Signature: Karen in FL
We are positively stunned by your images, which appear to have captured the mating of Flesh Flies in the family Sarcophagidae that ended with the death of one of the partners, from unknown causes. We can assure you that Flesh Flies do not practice necrophilia, and that for some reason, the individual succumbed while in flagrante delicto, and for yet more unexplained reasons, the sexual bond was not broken after the death. The red-tipped abdomen is a rather distinctive feature, and upon searching though images on BugGuide, we found at least three genera that have this characteristic: Sarcophaga, Oxysarcodexia and Arachnidomyia.

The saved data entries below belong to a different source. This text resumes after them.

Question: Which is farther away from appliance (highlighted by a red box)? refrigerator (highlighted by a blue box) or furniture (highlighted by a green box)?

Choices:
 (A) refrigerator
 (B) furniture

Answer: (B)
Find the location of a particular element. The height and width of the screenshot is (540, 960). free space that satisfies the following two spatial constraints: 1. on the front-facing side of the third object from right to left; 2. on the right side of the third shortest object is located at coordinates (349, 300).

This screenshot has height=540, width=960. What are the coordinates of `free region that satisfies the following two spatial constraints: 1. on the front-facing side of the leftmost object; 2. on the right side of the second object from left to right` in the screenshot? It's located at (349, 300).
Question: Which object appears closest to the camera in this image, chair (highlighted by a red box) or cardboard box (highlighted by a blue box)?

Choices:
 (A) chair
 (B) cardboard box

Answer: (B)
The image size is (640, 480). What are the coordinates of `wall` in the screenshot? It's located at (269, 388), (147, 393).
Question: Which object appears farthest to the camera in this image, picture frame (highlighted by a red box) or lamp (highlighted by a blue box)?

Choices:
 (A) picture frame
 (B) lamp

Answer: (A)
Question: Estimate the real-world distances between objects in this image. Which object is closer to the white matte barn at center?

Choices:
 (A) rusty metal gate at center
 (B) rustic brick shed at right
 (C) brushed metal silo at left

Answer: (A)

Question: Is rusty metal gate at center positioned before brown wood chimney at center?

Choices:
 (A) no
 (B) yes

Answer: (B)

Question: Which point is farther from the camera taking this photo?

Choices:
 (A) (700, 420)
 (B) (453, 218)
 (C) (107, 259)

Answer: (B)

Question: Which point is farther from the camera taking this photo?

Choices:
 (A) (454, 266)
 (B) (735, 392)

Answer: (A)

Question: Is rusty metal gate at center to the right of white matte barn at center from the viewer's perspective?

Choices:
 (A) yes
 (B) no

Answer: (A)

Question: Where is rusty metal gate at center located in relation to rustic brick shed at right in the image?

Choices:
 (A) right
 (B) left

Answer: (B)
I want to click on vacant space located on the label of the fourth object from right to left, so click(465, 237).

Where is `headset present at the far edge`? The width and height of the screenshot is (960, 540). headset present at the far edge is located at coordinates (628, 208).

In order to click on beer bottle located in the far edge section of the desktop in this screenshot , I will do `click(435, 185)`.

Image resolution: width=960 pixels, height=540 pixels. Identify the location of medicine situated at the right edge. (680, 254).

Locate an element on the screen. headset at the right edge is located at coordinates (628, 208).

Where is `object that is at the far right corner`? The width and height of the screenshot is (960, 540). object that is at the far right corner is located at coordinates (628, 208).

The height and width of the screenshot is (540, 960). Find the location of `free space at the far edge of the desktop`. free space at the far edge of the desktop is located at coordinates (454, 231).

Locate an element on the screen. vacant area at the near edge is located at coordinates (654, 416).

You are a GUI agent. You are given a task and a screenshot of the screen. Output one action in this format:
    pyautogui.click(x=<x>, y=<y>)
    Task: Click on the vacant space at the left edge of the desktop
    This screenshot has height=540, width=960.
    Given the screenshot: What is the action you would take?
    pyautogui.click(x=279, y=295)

Though they are not necrophiliacs, BugGuide does indicate that: “Larvae: many species are necrophagous, but some feed in mammalian tissues or parasitize other arthropods (bees, cicadas, termites, grasshoppers/locusts, millipedes), earthworms, or snails(3). Adults feed on various sugar-containing materials such as nectar, sap, fruit juices and honeydew.” Thanks for providing a very intriguing posting for our site. Typical Flesh Fly mating should look like this.
I was pretty stunned too when I realized what was going on with that fly! I assumed both flies had been alive when mating began, but I couldn’t imagine what might have killed one partner while leaving the other looking perfectly fine and healthy, except for dragging the dead partner around everywhere it went.